Exercise: Write all entries out exactly, images excluded.

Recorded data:
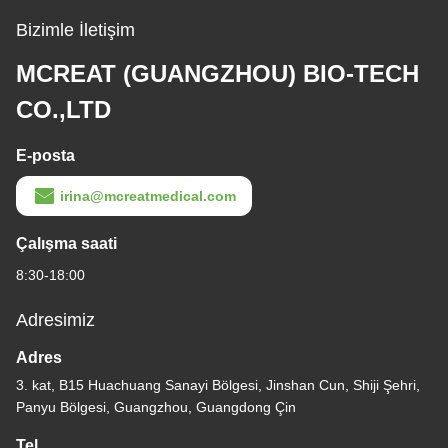
Bizimle İletişim
MCREAT (GUANGZHOU) BIO-TECH
CO.,LTD
E-posta
irina@mcreatmedical.com
Çalışma saati
8:30-18:00
Adresimiz
Adres
3. kat, B15 Huachuang Sanayi Bölgesi, Jinshan Cun, Shiji Şehri,
Panyu Bölgesi, Guangzhou, Guangdong Çin
Tel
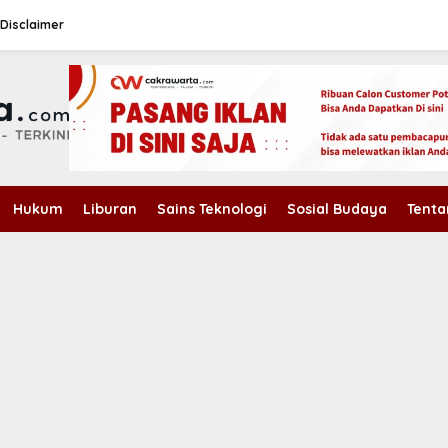
Disclaimer
Hukum
Liburan
Sains Teknologi
Sosial Budaya
Tenta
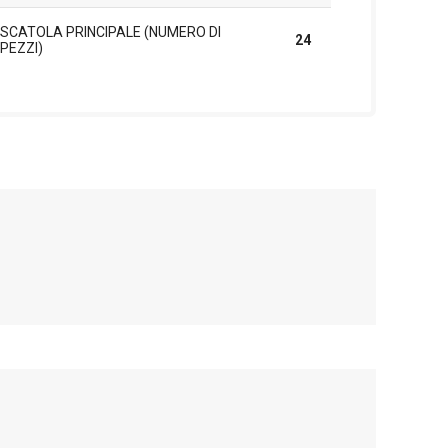
SCATOLA PRINCIPALE (NUMERO DI
24
PEZZI)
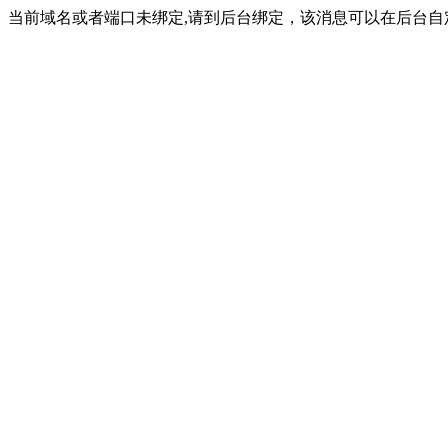
当前域名或者端口未绑定,请到后台绑定，该消息可以在后台自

Response to the task:
Bizimle İletişim
MCREAT (GUANGZHOU) BIO-TECH
CO.,LTD
E-posta
irina@mcreatmedical.com
Çalışma saati
8:30-18:00
Adresimiz
Adres
3. kat, B15 Huachuang Sanayi Bölgesi, Jinshan Cun, Shiji Şehri,
Panyu Bölgesi, Guangzhou, Guangdong Çin
Tel
Disclaimer
Hukum
Liburan
Sains Teknologi
Sosial Budaya
Tenta
SCATOLA PRINCIPALE (NUMERO DI
24
PEZZI)
当前域名或者端口未绑定,请到后台绑定，该消息可以在后台自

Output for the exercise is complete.